KEIR Starmer has said that a Labour government could impose a two-child cap on benefits “more fairly” than a Tory one – and insisted that economic growth should be the first plank of an anti-poverty strategy.
Appearing in Rutherglen on Tuesday, the Labour leader repeatedly refused to commit to scrapping the two-child limit, suggesting that doing so without costing it beforehand would lead to economic turmoil similar to that which followed in the wake of Liz Truss’s mini-budget.
Speaking to journalists after a Q&A event alongside Scottish Labour’s Anas Sarwar, Starmer was asked why Labour could not cost – and then commit to – scrapping the benefit cap.
He said: “The approach we’ve taken is to set out in terms where we’re going to make adjustments to taxation – that will be the VAT on private schools, the non-dom status etc – and then to set out exactly how that money will be spent.
“That’s the approach we’ll take going into the election and as we get closer to the election any such commitments as we make will be fully funded.”
Asked if his position meant that people affected by the two-child cap were not a priority for his Labour party, Starmer insisted they were an “absolute priority”.
During the Q&A session in front of Labour activists – where the questions were hand-picked and the majority asked by Labour councillor Kirsty Williams – Starmer repeatedly said that growing the economy would be his party’s number one priority.
The Labour leader said that by growing the economy all across the UK, people could be lifted out of poverty.
“We’ve picked very carefully and number one is growth,” Starmer said of his priorities. “Economic growth, everywhere across the United Kingdom, the highest sustained growth in the G7.
“That’s why, when people say you haven’t set out your vision, you haven’t set out what you stand for, the highest sustained growth in the G7. That is ambitious, it is bold, it is very different to the Tories and the SNP.”
Starmer said that a Labour government’s anti-poverty strategy would focus on economic growth rather than “specific arguments about this benefit or that benefit”.
He told journalists: “What we’re being absolutely clear about is that an anti-poverty strategy driven by an incoming Labour government will focus on growing the economy and making sure that we get that growth in every part of the county.
“Because there are different models for growth. You can have a model that says some places make the growth, make the money and then you just redistribute it elsewhere across Scotland.
“I don’t believe in that model. I actually think we should have growth everywhere so that people have the dignity and respect and the self-worth of being part of that growth and seeing the yield of the growth.
“And that is a much deeper, more ambitious anti-growth strategy than specific arguments about this benefit or that benefit."
On stage, Sarwar (below) also took a shot at the Scottish Government's two Green ministers, saying: "We talk a lot about growth, the sad reality is we have government ministers who openly say they don't believe in economic growth. We've got to be more grown up than that, we've got to move past that."

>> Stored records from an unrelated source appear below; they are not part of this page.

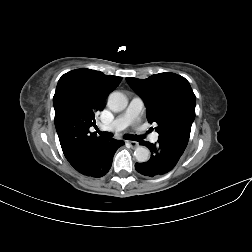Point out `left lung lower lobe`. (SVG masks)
Listing matches in <instances>:
<instances>
[{
  "label": "left lung lower lobe",
  "instance_id": "0a47b994",
  "mask_svg": "<svg viewBox=\"0 0 252 252\" xmlns=\"http://www.w3.org/2000/svg\"><path fill=\"white\" fill-rule=\"evenodd\" d=\"M151 151V158L144 163H136L137 172L147 177H157L171 171L178 163L186 146L169 139H159L157 143L142 141Z\"/></svg>",
  "mask_w": 252,
  "mask_h": 252
}]
</instances>
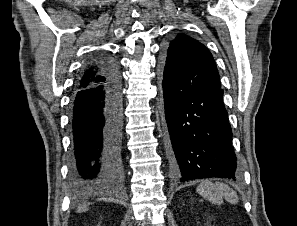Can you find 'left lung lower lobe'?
Listing matches in <instances>:
<instances>
[{
  "label": "left lung lower lobe",
  "instance_id": "left-lung-lower-lobe-1",
  "mask_svg": "<svg viewBox=\"0 0 297 226\" xmlns=\"http://www.w3.org/2000/svg\"><path fill=\"white\" fill-rule=\"evenodd\" d=\"M165 119L180 182L239 175L223 90H195L163 70Z\"/></svg>",
  "mask_w": 297,
  "mask_h": 226
}]
</instances>
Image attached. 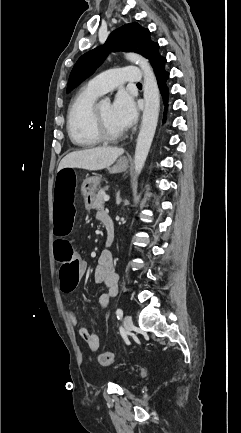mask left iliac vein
Listing matches in <instances>:
<instances>
[{"instance_id":"obj_1","label":"left iliac vein","mask_w":241,"mask_h":433,"mask_svg":"<svg viewBox=\"0 0 241 433\" xmlns=\"http://www.w3.org/2000/svg\"><path fill=\"white\" fill-rule=\"evenodd\" d=\"M123 323L126 333L129 334L133 328L132 318L129 315H126L123 319Z\"/></svg>"}]
</instances>
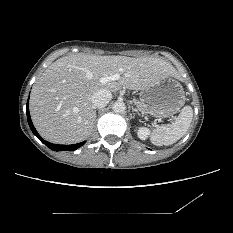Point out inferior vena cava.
Instances as JSON below:
<instances>
[{
    "label": "inferior vena cava",
    "instance_id": "obj_1",
    "mask_svg": "<svg viewBox=\"0 0 233 233\" xmlns=\"http://www.w3.org/2000/svg\"><path fill=\"white\" fill-rule=\"evenodd\" d=\"M112 98L110 91L106 89H100L96 91L91 98L92 107L94 109L104 108Z\"/></svg>",
    "mask_w": 233,
    "mask_h": 233
}]
</instances>
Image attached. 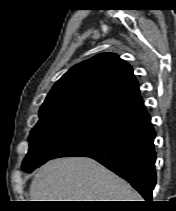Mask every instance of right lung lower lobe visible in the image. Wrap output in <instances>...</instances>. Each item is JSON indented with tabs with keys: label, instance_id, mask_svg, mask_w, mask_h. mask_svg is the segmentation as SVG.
<instances>
[{
	"label": "right lung lower lobe",
	"instance_id": "1",
	"mask_svg": "<svg viewBox=\"0 0 176 211\" xmlns=\"http://www.w3.org/2000/svg\"><path fill=\"white\" fill-rule=\"evenodd\" d=\"M155 131L145 106L101 120L51 159L85 156L127 180L146 201L156 183Z\"/></svg>",
	"mask_w": 176,
	"mask_h": 211
}]
</instances>
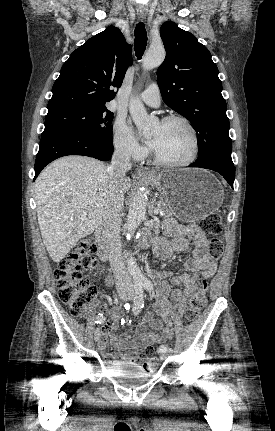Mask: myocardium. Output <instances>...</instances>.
<instances>
[{
	"instance_id": "obj_1",
	"label": "myocardium",
	"mask_w": 275,
	"mask_h": 431,
	"mask_svg": "<svg viewBox=\"0 0 275 431\" xmlns=\"http://www.w3.org/2000/svg\"><path fill=\"white\" fill-rule=\"evenodd\" d=\"M171 122L182 123L190 132L191 137H192V142H193L191 155L189 156V158H187L186 160L181 161V162H169V161L162 159L156 153L154 148H152L151 149L152 160L155 164H157L161 167H165V168H182V167L189 166L195 162V160L197 159V157L199 155L200 142H199L198 133H197L196 129L194 128V126L192 125V123L187 118H185L183 116L170 115V116H167L161 120V124H168Z\"/></svg>"
}]
</instances>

Asked specifically about the two-child limit afterwards, Starmer said that there was nothing preventing Labour from taking the existing Tory policy and making it operate “more fairly” – without giving specifics.
He said: “There's nothing that says an incoming Labour government can't make sure that policy we've got will operate more fairly.
“I think you'd expect that from a Labour government, and you'll get that from a Labour government.”
Asked if that meant he was going to amend or change how the cap operates, he replied: “On any policy, there’s always a question of whether it can operate more fairly. Of course, there is. That will be across the board. Nobody is saying no policy can change ever on anything.”